:: What you will do ::
Show each line of the records in which the word "Blessings" occurs.

:: Exercise data ::
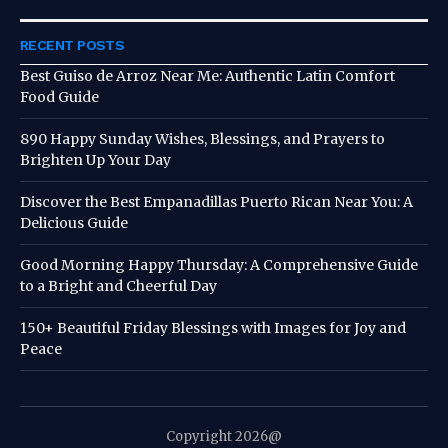
RECENT POSTS
Best Guiso de Arroz Near Me: Authentic Latin Comfort
Food Guide
890 Happy Sunday Wishes, Blessings, and Prayers to
Brighten Up Your Day
Discover the Best Empanadillas Puerto Rican Near You: A
Delicious Guide
Good Morning Happy Thursday: A Comprehensive Guide
to a Bright and Cheerful Day
150+ Beautiful Friday Blessings with Images for Joy and
Peace
Copyright 2026@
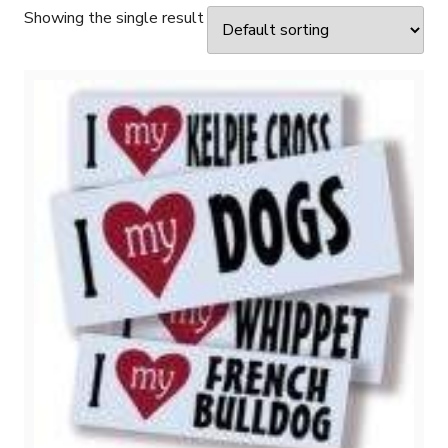
Showing the single result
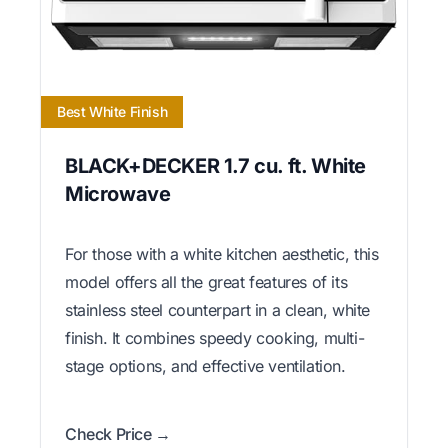
Best White Finish
BLACK+DECKER 1.7 cu. ft. White
Microwave
For those with a white kitchen aesthetic, this
model offers all the great features of its
stainless steel counterpart in a clean, white
finish. It combines speedy cooking, multi-
stage options, and effective ventilation.
Check Price →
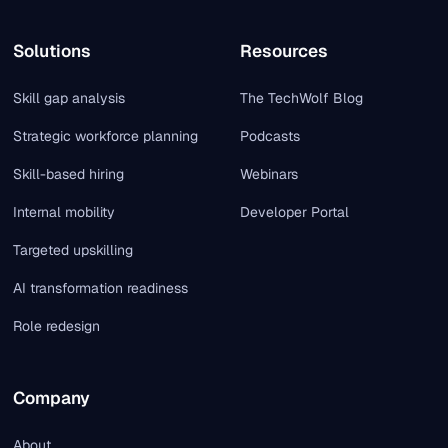
Solutions
Resources
Skill gap analysis
The TechWolf Blog
Strategic workforce planning
Podcasts
Skill-based hiring
Webinars
Internal mobility
Developer Portal
Targeted upskilling
AI transformation readiness
Role redesign
Company
About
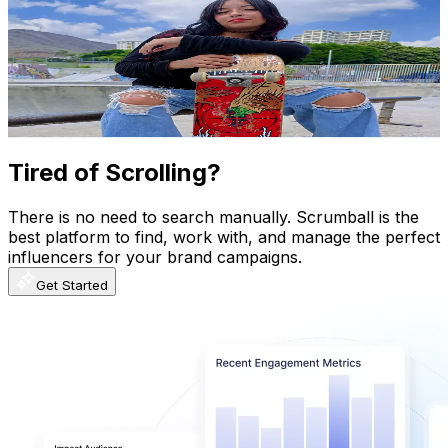
@
valexaleon
Venezuela
412.7K
Followers
82.6K
Avg.Views
14.6
% Engagement Rate
660.3
-
990.4
USD Est. Pricing
Get Email & Audience Data
Tired of Scrolling?
There is no need to search manually. Scrumball is the
best platform to find, work with, and manage the perfect
influencers for your brand campaigns.
Get Started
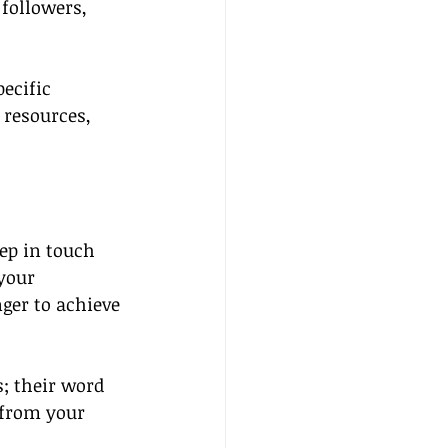
followers, 
ecific 
 resources, 
eep in touch 
your 
ger to achieve 
; their word 
 from your 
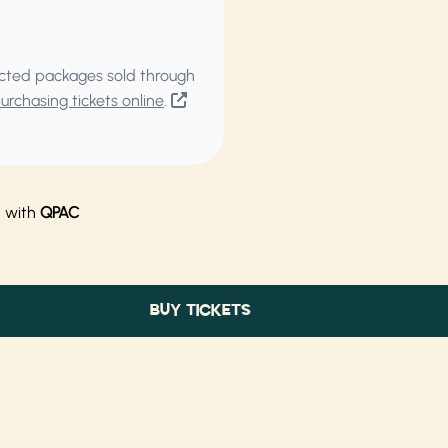
elected packages sold through
rchasing tickets online
.
n with
QPAC
BUY TICKETS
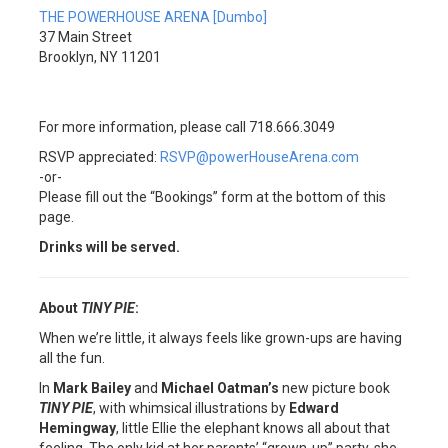
THE POWERHOUSE ARENA [Dumbo]
37 Main Street
Brooklyn, NY 11201
For more information, please call 718.666.3049
RSVP appreciated:
RSVP@powerHouseArena.com
-or-
Please fill out the “Bookings” form at the bottom of this
page.
Drinks will be served.
About
TINY PIE
:
When we’re little, it always feels like grown-ups are having
all the fun.
In
Mark Bailey
and
Michael Oatman’s
new picture book
TINY PIE
, with whimsical illustrations by
Edward
Hemingway
, little Ellie the elephant knows all about that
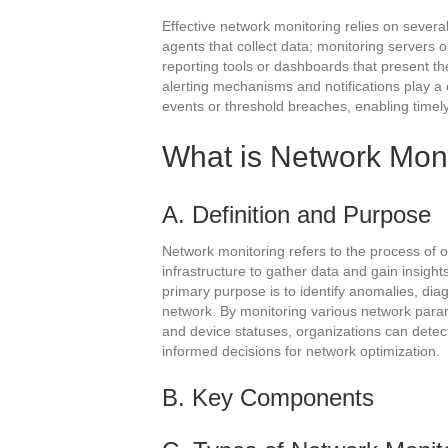
Effective network monitoring relies on sever
agents that collect data; monitoring servers 
reporting tools or dashboards that present the
alerting mechanisms and notifications play a cr
events or threshold breaches, enabling timel
What is Network Mon
A. Definition and Purpose
Network monitoring refers to the process of o
infrastructure to gather data and gain insight
primary purpose is to identify anomalies, di
network. By monitoring various network parame
and device statuses, organizations can dete
informed decisions for network optimization.
B. Key Components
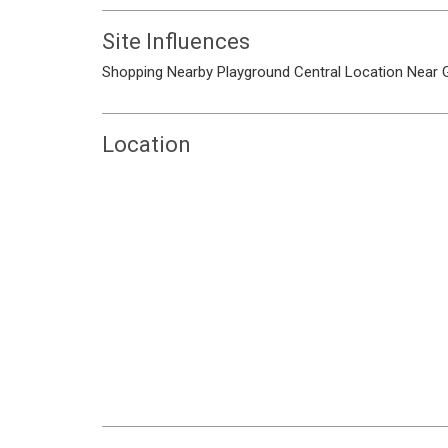
Site Influences
Shopping Nearby
Playground
Central Location
Near 
Location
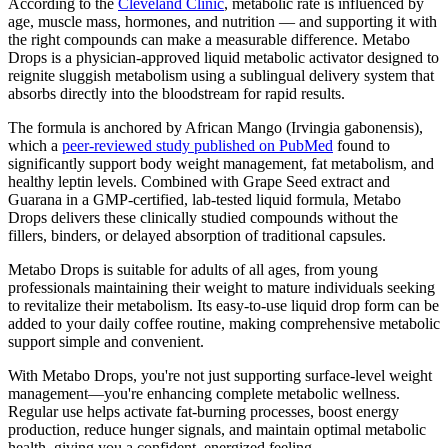
According to the
Cleveland Clinic
, metabolic rate is influenced by
age, muscle mass, hormones, and nutrition — and supporting it with
the right compounds can make a measurable difference. Metabo
Drops is a physician-approved liquid metabolic activator designed to
reignite sluggish metabolism using a sublingual delivery system that
absorbs directly into the bloodstream for rapid results.
The formula is anchored by African Mango (Irvingia gabonensis),
which a
peer-reviewed study published on PubMed
found to
significantly support body weight management, fat metabolism, and
healthy leptin levels. Combined with Grape Seed extract and
Guarana in a GMP-certified, lab-tested liquid formula, Metabo
Drops delivers these clinically studied compounds without the
fillers, binders, or delayed absorption of traditional capsules.
Metabo Drops is suitable for adults of all ages, from young
professionals maintaining their weight to mature individuals seeking
to revitalize their metabolism. Its easy-to-use liquid drop form can be
added to your daily coffee routine, making comprehensive metabolic
support simple and convenient.
With Metabo Drops, you're not just supporting surface-level weight
management—you're enhancing complete metabolic wellness.
Regular use helps activate fat-burning processes, boost energy
production, reduce hunger signals, and maintain optimal metabolic
health, giving you a confident, energized feeling.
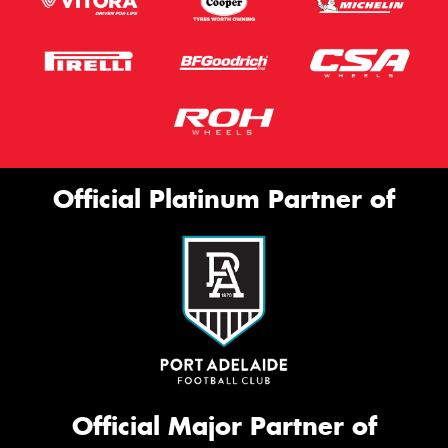
Official Platinum Partner of
Official Major Partner of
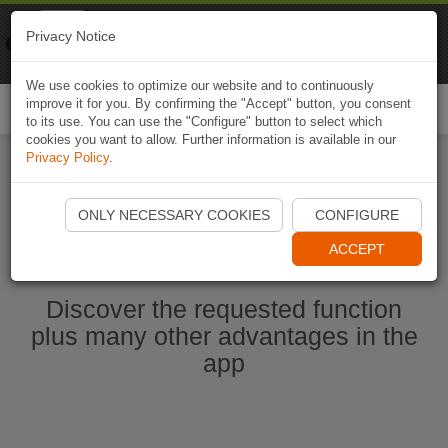
Naviki
Privacy Notice
Go to app
Bicycle navigation
We use cookies to optimize our website and to continuously
improve it for you. By confirming the "Accept" button, you consent
Togg
to its use. You can use the "Configure" button to select which
navi
cookies you want to allow. Further information is available in our
Privacy Policy
.
Start Naviki App
ONLY NECESSARY COOKIES
CONFIGURE
ACCEPT
Discover the requested function
plus many other advantages in the
app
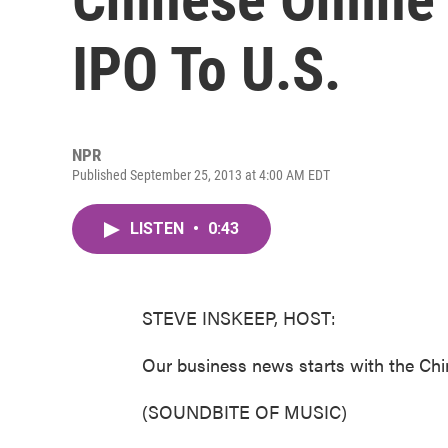
IPO To U.S.
NPR
Published September 25, 2013 at 4:00 AM EDT
LISTEN
•
0:43
STEVE INSKEEP, HOST:
Our business news starts with the Ch
(SOUNDBITE OF MUSIC)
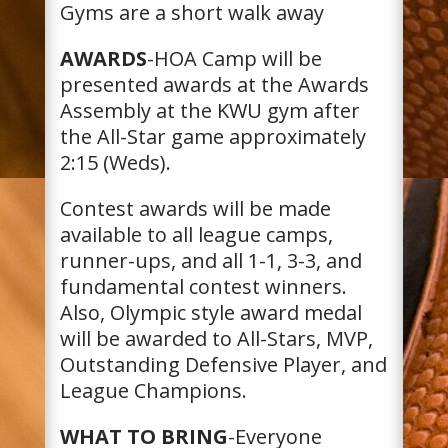
Gyms are a short walk away
AWARDS
-HOA Camp will be
presented awards at the Awards
Assembly at the KWU gym after
the All-Star game approximately
2:15 (Weds).
Contest awards will be made
available to all league camps,
runner-ups, and all 1-1, 3-3, and
fundamental contest winners.
Also, Olympic style award medal
will be awarded to All-Stars, MVP,
Outstanding Defensive Player, and
League Champions.
WHAT TO BRING
-Everyone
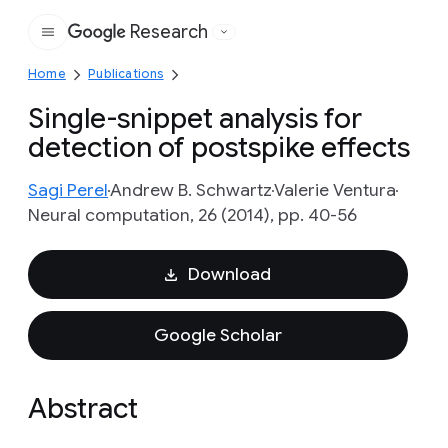
Research
Google
Home
Publications
Single-snippet analysis for
detection of postspike effects
Sagi Perel
Andrew B. Schwartz
Valerie Ventura
Neural computation, 26 (2014), pp. 40-56
Download
Google Scholar
Abstract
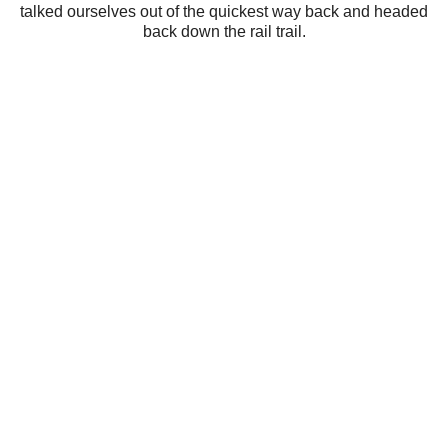
talked ourselves out of the quickest way back and headed
back down the rail trail.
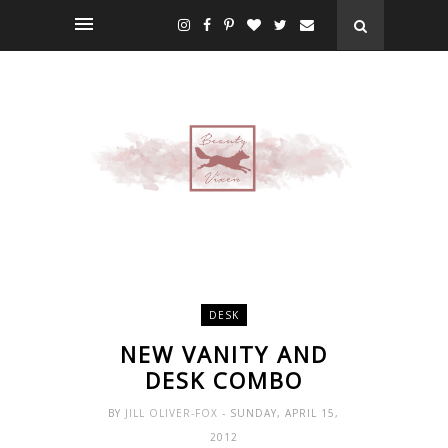
DESK
NEW VANITY AND
DESK COMBO
BY
JILL OLIVER-FOX
- SUNDAY, APRIL 15,
2012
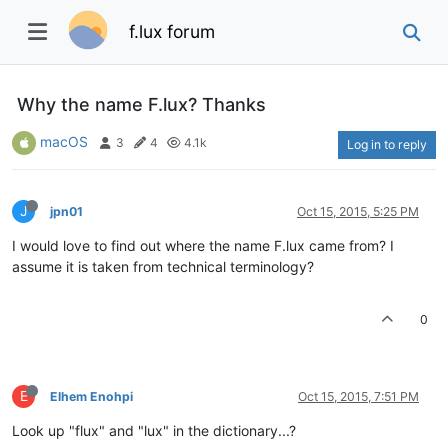
f.lux forum
Why the name F.lux? Thanks
macOS
3
4
4.1k
Log in to reply
J
jpn01
Oct 15, 2015, 5:25 PM
I would love to find out where the name F.lux came from? I
assume it is taken from technical terminology?
0
E
Elhem Enohpi
Oct 15, 2015, 7:51 PM
Look up "flux" and "lux" in the dictionary...?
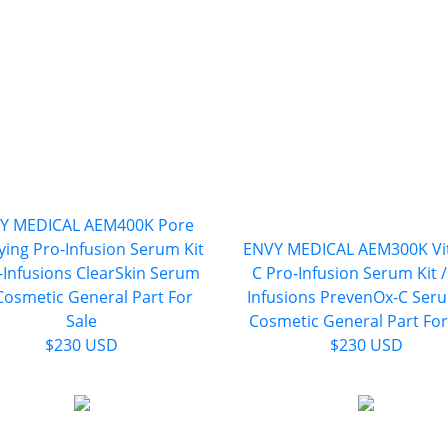
Y MEDICAL AEM400K Pore
fying Pro-Infusion Serum Kit
ENVY MEDICAL AEM300K Vi
o-Infusions ClearSkin Serum
C Pro-Infusion Serum Kit /
 Cosmetic General Part For
Infusions PrevenOx-C Seru
Sale
Cosmetic General Part For
$230 USD
$230 USD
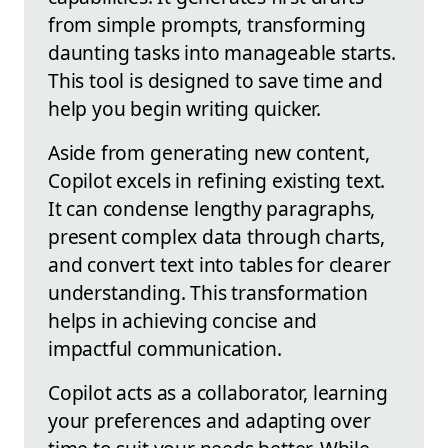
from simple prompts, transforming
daunting tasks into manageable starts.
This tool is designed to save time and
help you begin writing quicker.
Aside from generating new content,
Copilot excels in refining existing text.
It can condense lengthy paragraphs,
present complex data through charts,
and convert text into tables for clearer
understanding. This transformation
helps in achieving concise and
impactful communication.
Copilot acts as a collaborator, learning
your preferences and adapting over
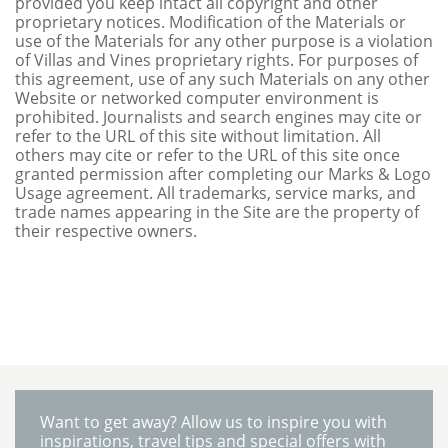
provided you keep intact all copyright and other
proprietary notices. Modification of the Materials or
use of the Materials for any other purpose is a violation
of Villas and Vines proprietary rights. For purposes of
this agreement, use of any such Materials on any other
Website or networked computer environment is
prohibited. Journalists and search engines may cite or
refer to the URL of this site without limitation. All
others may cite or refer to the URL of this site once
granted permission after completing our Marks & Logo
Usage agreement. All trademarks, service marks, and
trade names appearing in the Site are the property of
their respective owners.
Want to get away? Allow us to inspire you with
inspirations, travel tips and special offers with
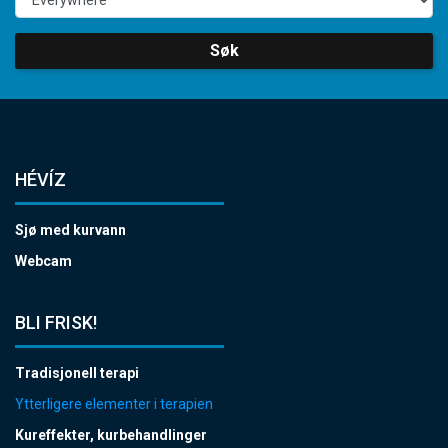
Søk
HÉVÍZ
Sjø med kurvann
Webcam
BLI FRISK!
Tradisjonell terapi
Ytterligere elementer i terapien
Kureffekter, kurbehandlinger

:: Exercise solution ::
890 Happy Sunday Wishes, Blessings, and Prayers to
150+ Beautiful Friday Blessings with Images for Joy and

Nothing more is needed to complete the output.